A selection of S. aureus genes differentially expressed in endocardial vegetations compared to planktonic growth conditions in vitro is presented in Table 2. Among the virulence-associated upregulated genes were the alpha-, delta-, and gamma-hemolysins and the bi-component leukocidins LukS and LukF, which were more highly expressed under in vivo conditions than in vitro conditions. Likewise, genes encoding the metalloprotease aureolysin, the serine proteases SplBCDE, and the staphylococcal secretory antigen SsaA were all upregulated in vivo. Staphylococcal enterotoxin B (seb) showed higher expression in vegetations and in stationary growth phase compared with S. aureus in logarithmic growth phase. Neither srtA (encoding sortase A) nor putP (proline permease) showed differential expression in vivo. The superoxide dismutase sodA was significantly downregulated in endocardial vegetations compared with both in vitro conditions.

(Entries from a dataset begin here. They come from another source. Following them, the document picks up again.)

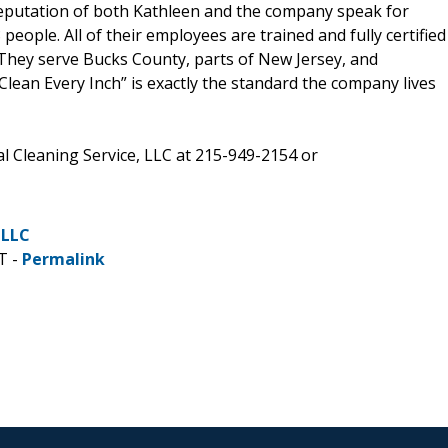
reputation of both Kathleen and the company speak for
ople. All of their employees are trained and fully certified
 They serve Bucks County, parts of New Jersey, and
an Every Inch” is exactly the standard the company lives
l Cleaning Service, LLC at 215-949-2154 or
 LLC
T -
Permalink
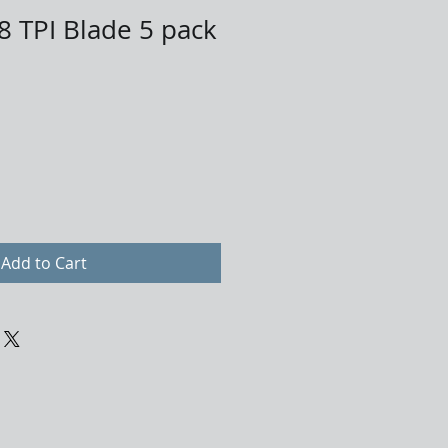
8 TPI Blade 5 pack
Add to Cart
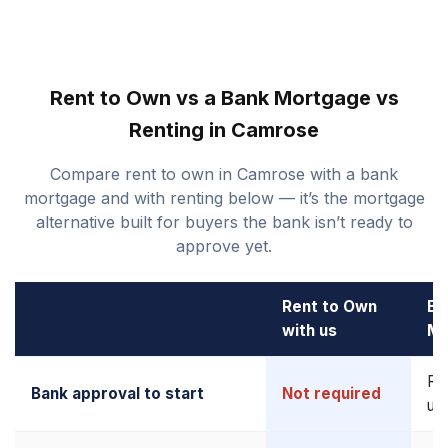
Rent to Own vs a Bank Mortgage vs
Renting in Camrose
Compare rent to own in Camrose with a bank
mortgage and with renting below — it’s the mortgage
alternative built for buyers the bank isn’t ready to
approve yet.
Rent to Own
Ba
with us
Mo
Re
Bank approval to start
Not required
up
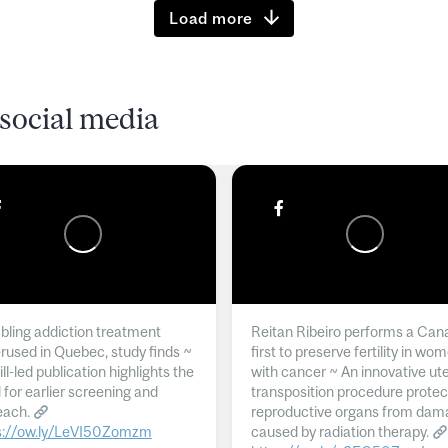
Load more
social media
ling addiction treatment
Reitan Ribeiro performs a Can
rused in Quebec, study finds ~
first to preserve fertility in wo
l-led publication highlights the
with cancer ~ An innovative ut
 for earlier screening and
transposition procedure protec
each.
reproductive organs from dam
s://ow.ly/LeVI50Zomzm
caused by radiation therapy.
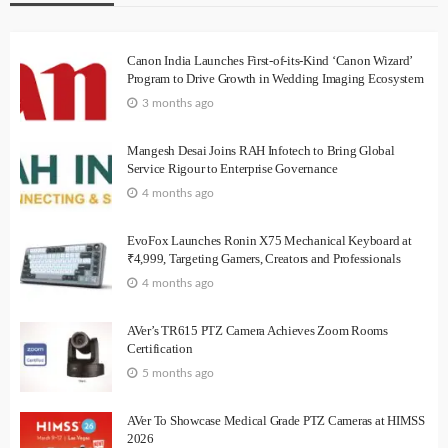
Canon India Launches First-of-its-Kind ‘Canon Wizard’
Program to Drive Growth in Wedding Imaging Ecosystem
3 months ago
Mangesh Desai Joins RAH Infotech to Bring Global
Service Rigour to Enterprise Governance
4 months ago
EvoFox Launches Ronin X75 Mechanical Keyboard at
₹4,999, Targeting Gamers, Creators and Professionals
4 months ago
AVer’s TR615 PTZ Camera Achieves Zoom Rooms
Certification
5 months ago
AVer To Showcase Medical Grade PTZ Cameras at HIMSS
2026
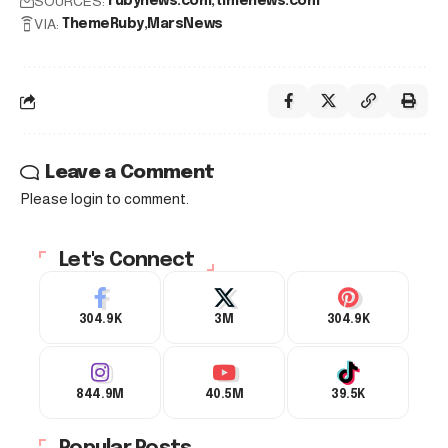
SOURCES:
rubynews.com
timenews.com
VIA:
ThemeRuby
MarsNews
Leave a Comment
Please login to comment.
Let's Connect
304.9K
3M
304.9K
844.9M
40.5M
39.5K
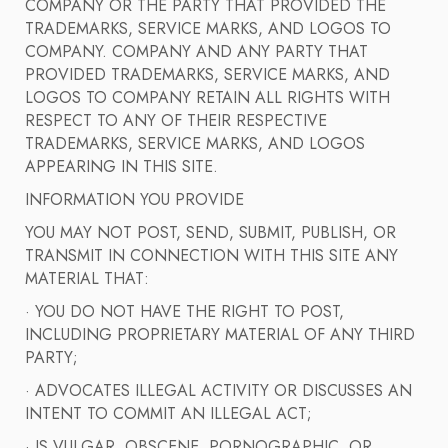
COMPANY OR THE PARTY THAT PROVIDED THE
TRADEMARKS, SERVICE MARKS, AND LOGOS TO
COMPANY. COMPANY AND ANY PARTY THAT
PROVIDED TRADEMARKS, SERVICE MARKS, AND
LOGOS TO COMPANY RETAIN ALL RIGHTS WITH
RESPECT TO ANY OF THEIR RESPECTIVE
TRADEMARKS, SERVICE MARKS, AND LOGOS
APPEARING IN THIS SITE.
INFORMATION YOU PROVIDE
YOU MAY NOT POST, SEND, SUBMIT, PUBLISH, OR
TRANSMIT IN CONNECTION WITH THIS SITE ANY
MATERIAL THAT:
· YOU DO NOT HAVE THE RIGHT TO POST,
INCLUDING PROPRIETARY MATERIAL OF ANY THIRD
PARTY;
· ADVOCATES ILLEGAL ACTIVITY OR DISCUSSES AN
INTENT TO COMMIT AN ILLEGAL ACT;
· IS VULGAR, OBSCENE, PORNOGRAPHIC, OR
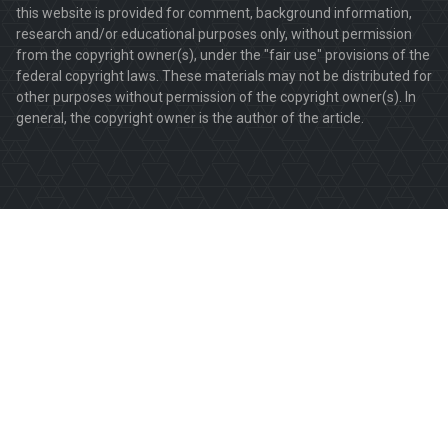
this website is provided for comment, background information,
research and/or educational purposes only, without permission
from the copyright owner(s), under the "fair use" provisions of the
federal copyright laws. These materials may not be distributed for
other purposes without permission of the copyright owner(s). In
general, the copyright owner is the author of the article.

The capsule synthesis operon (cap5A to cap5J) was more highly expressed in vegetations than in either planktonic growth phases, whereas the dltABCD operon (encoding enzymes mediating D-alanylation of teichoic acids in the cell envelope) was downregulated in vivo compared with in vitro. Regarding the S. aureus ica locus that encodes poly-N-acetyl glucosamine, apparently COL does not synthesize this surface-associated polymer since it has a mutated icaC gene (SACOL2692). Most of the other ica genes were not differentially expressed in vivo and in vitro.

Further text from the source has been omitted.